At this half-way point of this longitudinal study, 28 subjects have been recruited (57% female, mean 9 years, range 18 months-40 years). Epilepsy is present in half and increases in incidence and severity, as do psychiatric symptoms, in adolescence and adulthood. The average Full Scale IQ (FSIQ) was 53 (Verbal score of 56, Non Verbal score of 49), and half scored as having ASD. Although there was no correlation between gene variant and phenotypic severity, there were extreme cases of lowest functioning in one individual and highest in another that may have genotypeGABA metabolism.Telomere length can be a biomarker of cumulative oxidative stress and inflammation indicating biological aging. Previous studies examined association of nutrient intake with telomere length targeting middle-aged and elderly individuals. This study examined whether dietary macro- and micronutrient intake was associated with telomere length in young females.
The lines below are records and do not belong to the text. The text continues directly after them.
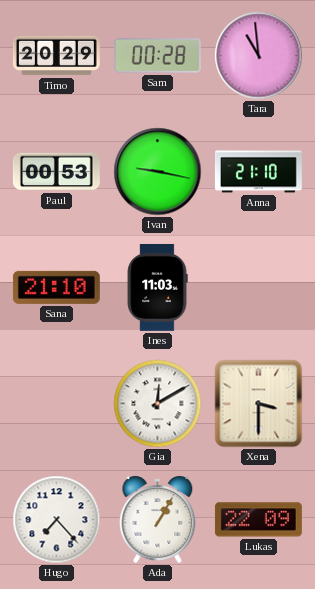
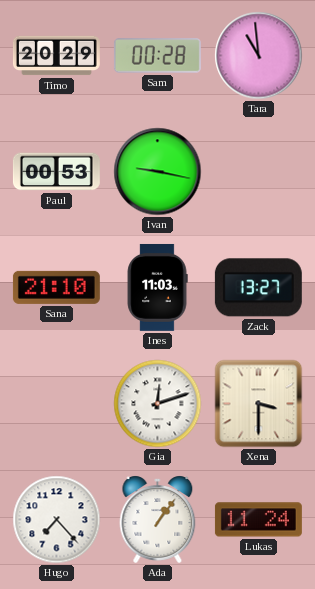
Anna: 21:10 -> none
Zack: none -> 13:27
Gia: 12:10 -> 12:12
Ada: 1:05 -> 1:06
Lukas: 22:09 -> 11:24
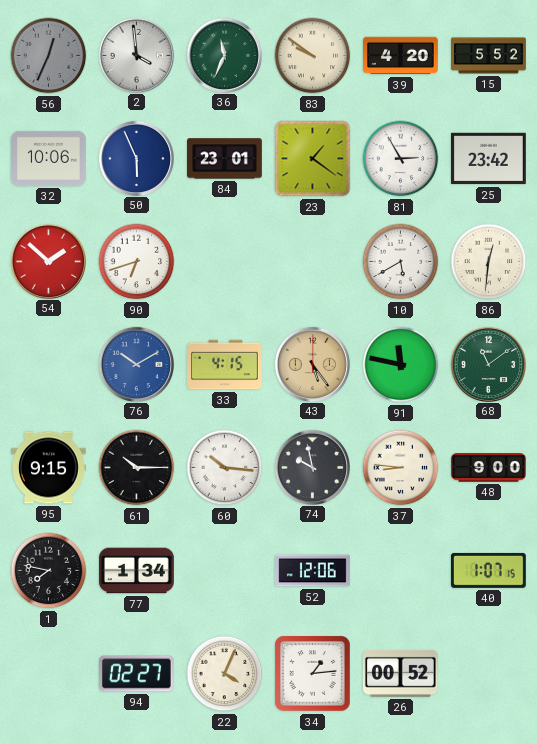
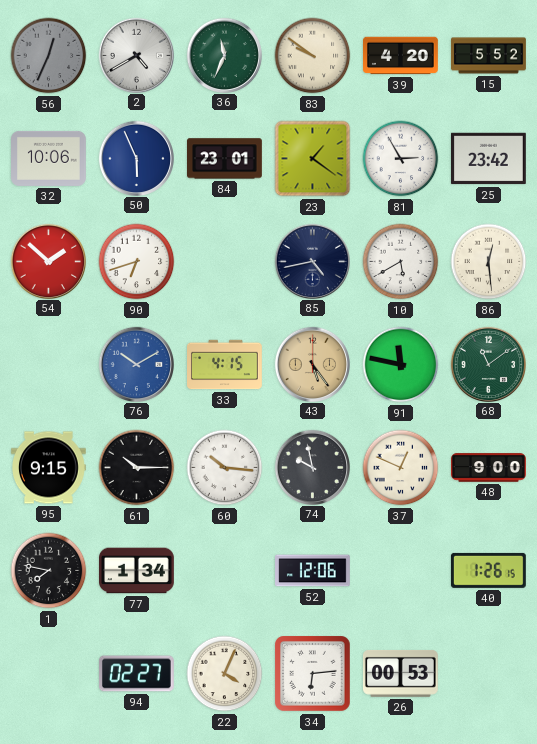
2: 3:59 -> 4:40
85: none -> 4:43
86: 12:31 -> 12:29
37: 8:46 -> 12:49
40: 1:07 -> 1:26
34: 1:14 -> 6:14
26: 00:52 -> 00:53
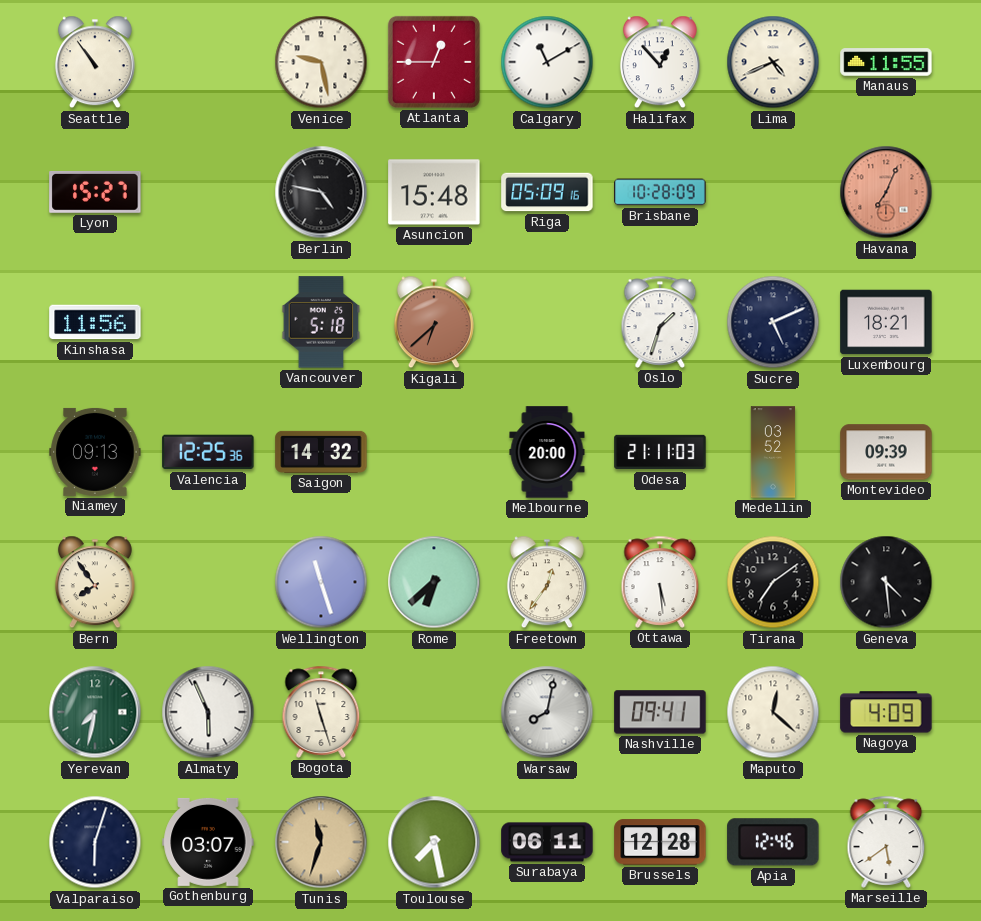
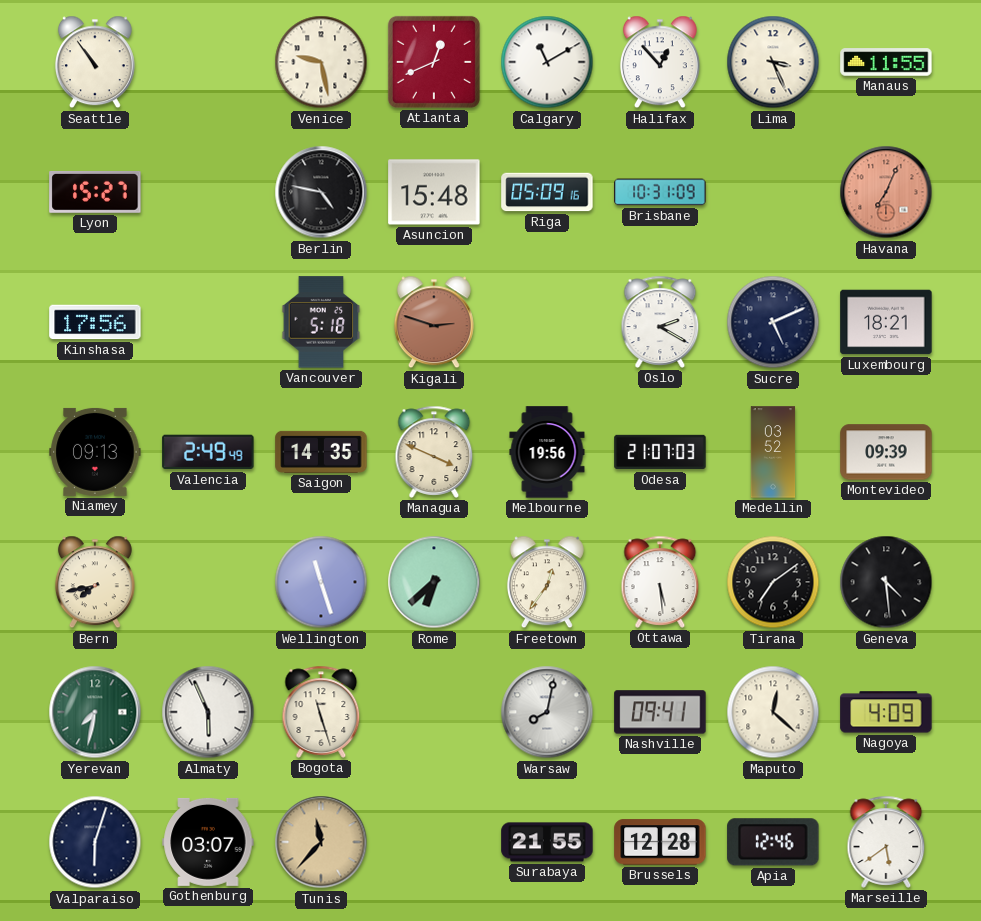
Atlanta: 12:45 -> 12:41
Lima: 4:41 -> 3:26
Brisbane: 10:28 -> 10:31
Kinshasa: 11:56 -> 17:56
Kigali: 6:38 -> 2:48
Oslo: 1:33 -> 2:20
Valencia: 12:25 -> 2:49
Saigon: 14:32 -> 14:35
Managua: none -> 3:49
Melbourne: 20:00 -> 19:56
Odesa: 21:11 -> 21:07
Bern: 7:54 -> 7:43
Tunis: 11:33 -> 11:37
Toulouse: 7:28 -> none
Surabaya: 06:11 -> 21:55
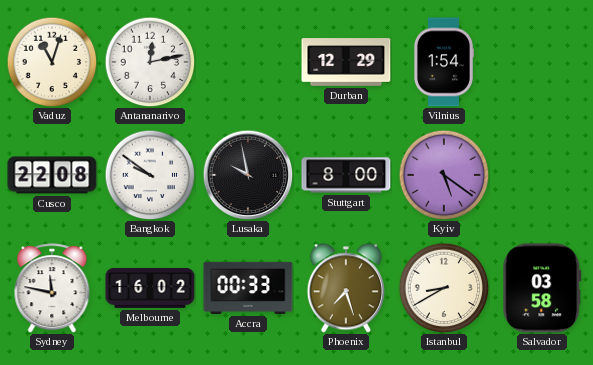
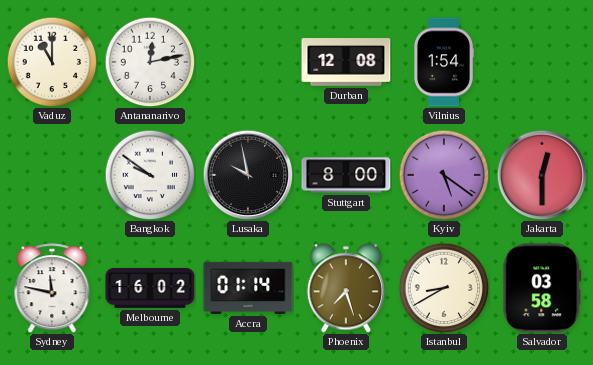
Vaduz: 11:03 -> 11:00
Durban: 12:29 -> 12:08
Cusco: 22:08 -> none
Jakarta: none -> 12:30
Accra: 00:33 -> 01:14
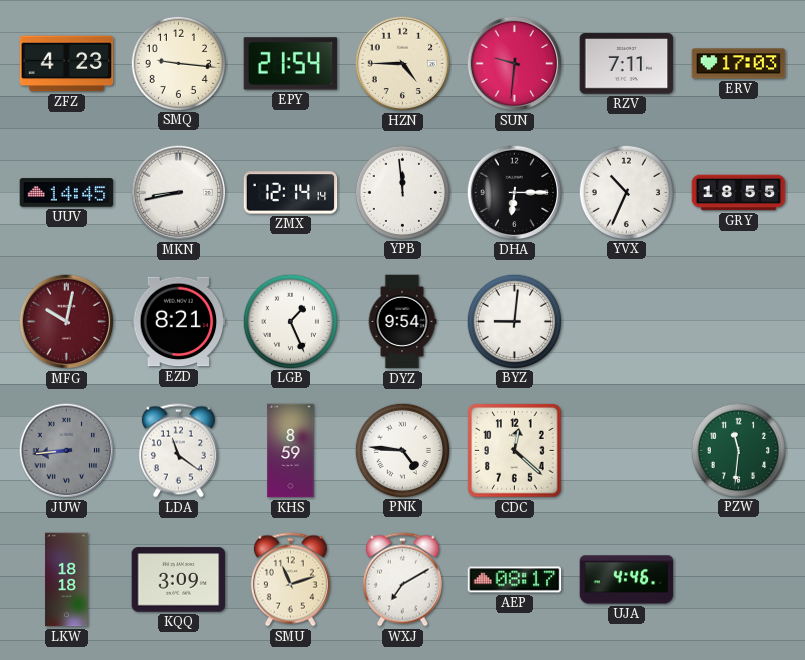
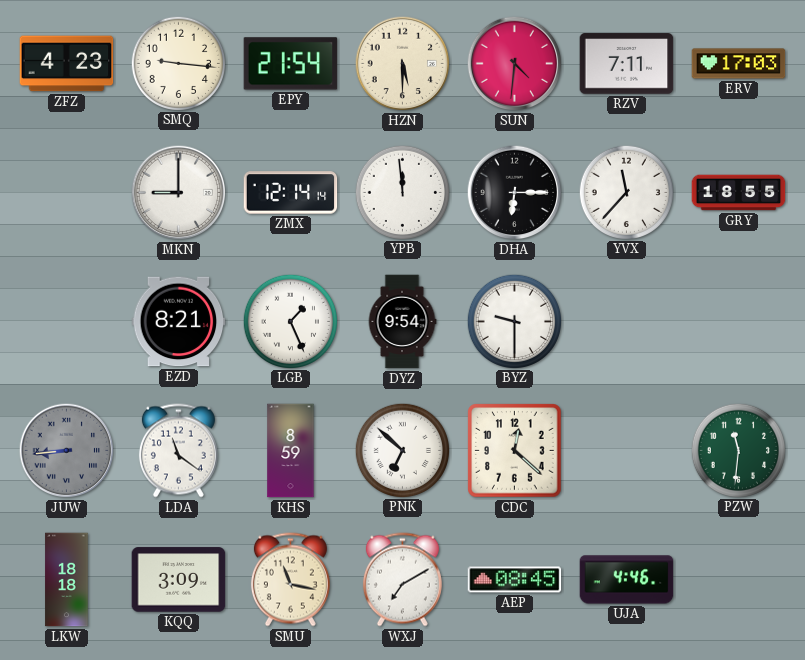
HZN: 4:45 -> 5:30
SUN: 9:31 -> 4:31
UUV: 14:45 -> none
MKN: 8:43 -> 9:00
YVX: 10:34 -> 11:37
MFG: 10:02 -> none
BYZ: 9:01 -> 9:30
PNK: 4:46 -> 6:52
SMU: 11:12 -> 11:17
AEP: 08:17 -> 08:45
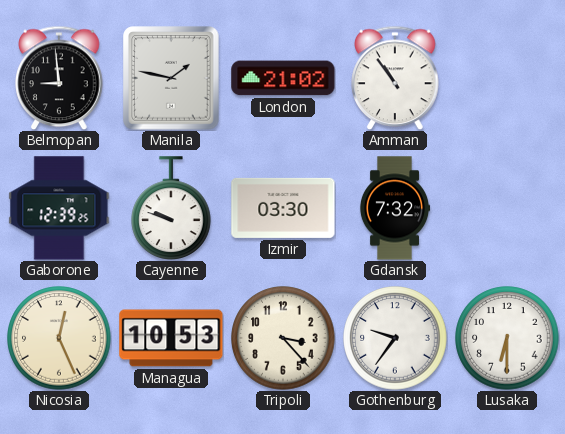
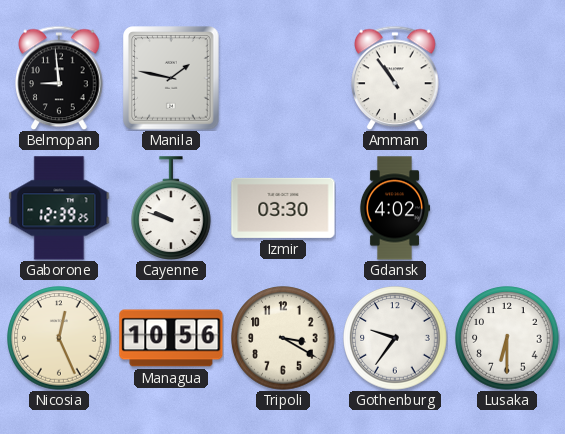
London: 21:02 -> none
Gdansk: 7:32 -> 4:02
Managua: 10:53 -> 10:56
Tripoli: 3:23 -> 3:20
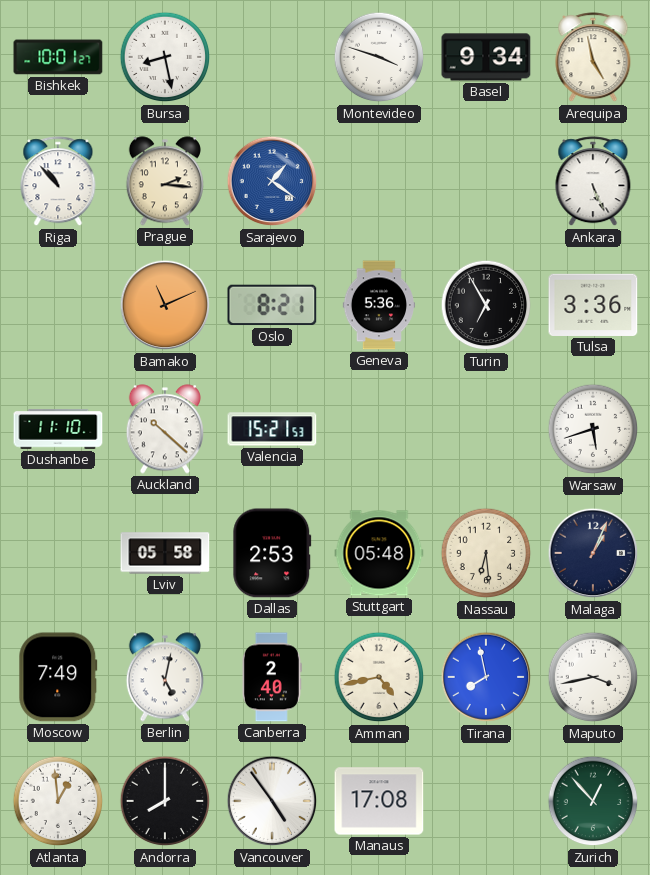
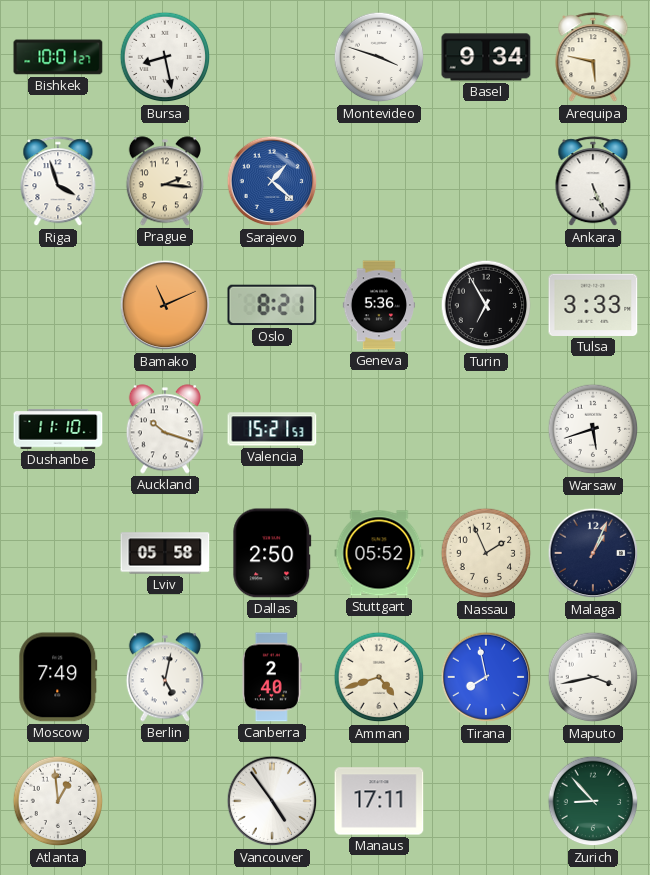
Arequipa: 4:58 -> 5:47
Riga: 10:53 -> 3:57
Sarajevo: 1:21 -> 1:22
Tulsa: 3:36 -> 3:33
Auckland: 10:22 -> 10:18
Dallas: 2:53 -> 2:50
Stuttgart: 05:48 -> 05:52
Nassau: 6:29 -> 1:56
Amman: 4:43 -> 4:42
Andorra: 8:00 -> none
Manaus: 17:08 -> 17:11
Zurich: 12:53 -> 8:53
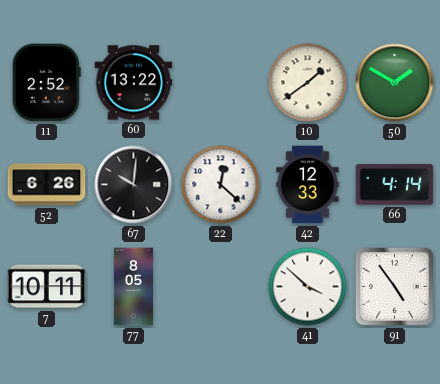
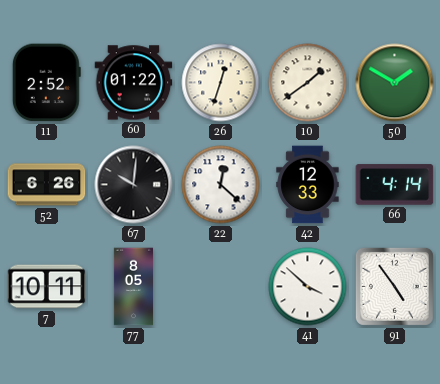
60: 13:22 -> 01:22
26: none -> 12:33
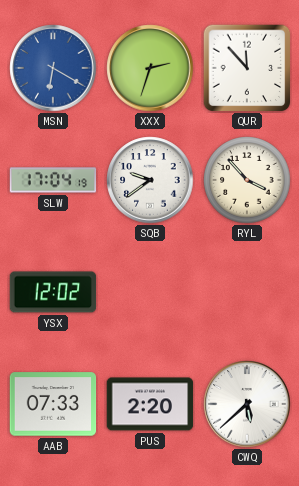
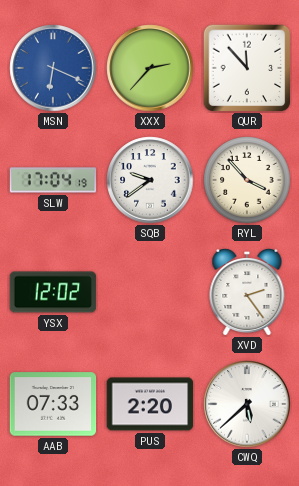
MSN: 6:20 -> 6:19
XXX: 2:33 -> 2:37
XVD: none -> 2:24
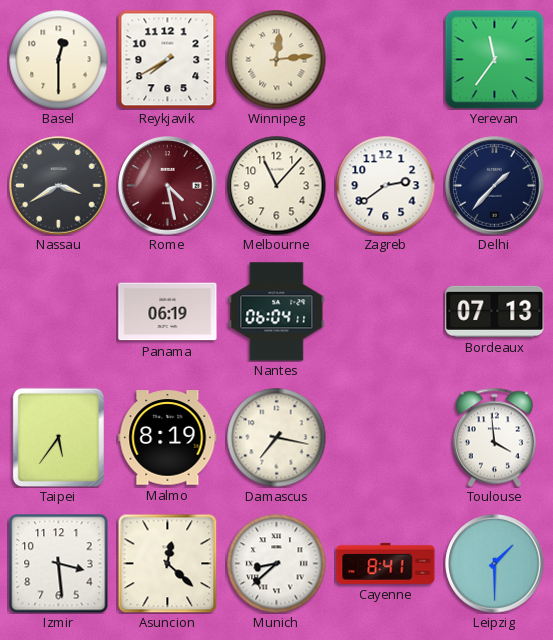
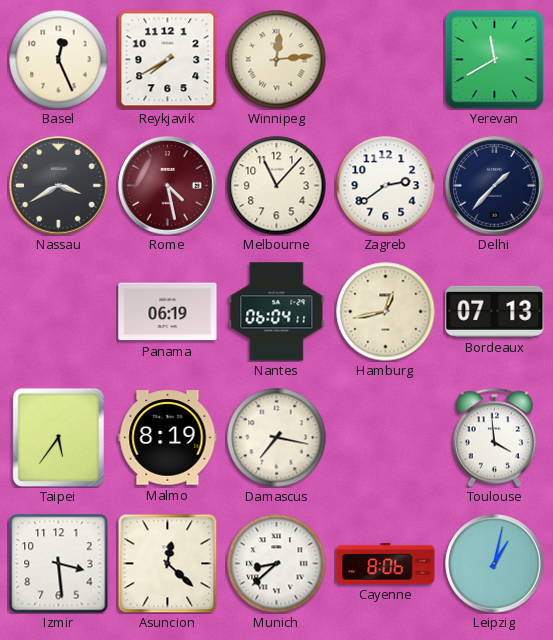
Basel: 12:30 -> 12:26
Yerevan: 11:36 -> 11:40
Hamburg: none -> 12:43
Cayenne: 8:41 -> 8:06
Leipzig: 1:30 -> 1:02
Seventy-four Japanese young females (median (interquartile range) age was 19 (19?-?20) years) participated. We estimated their intake of nutrients (energy, protein, fat, carbohydrate, essential elements, vitamins, fatty acids, and dietary fibre) using a semi-quantitative food frequency questionnaire and measured telomere length (T/S ratio, the ratio of telomere repeat copy number (T) to single-copy gene number (S)) of DNA extracted from blood by qPCR. The association between telomere length and tertiles of nutrient intake were analysed.
The median (interquartile range) of telomere length was 0.70 (0.52?-?0.98). Vitamin A intake was positively associated with telomere length (tertile 1 vs. 2, coefficient [95% confidence interval]?=?0.42 [0.12, 0.71]; tertile 1 vs. 3, coefficient [95% confidence interval]?=?0.33 [0.04, 0.62]) after adjusting for covariates (age, BMI, passive smoking, and drinking).
Our findings suggest that variation in vitamin A intake might influence telomere attrition in healthy individuals.
Our findings suggest that variation in vitamin A intake might influence telomere attrition in healthy individuals.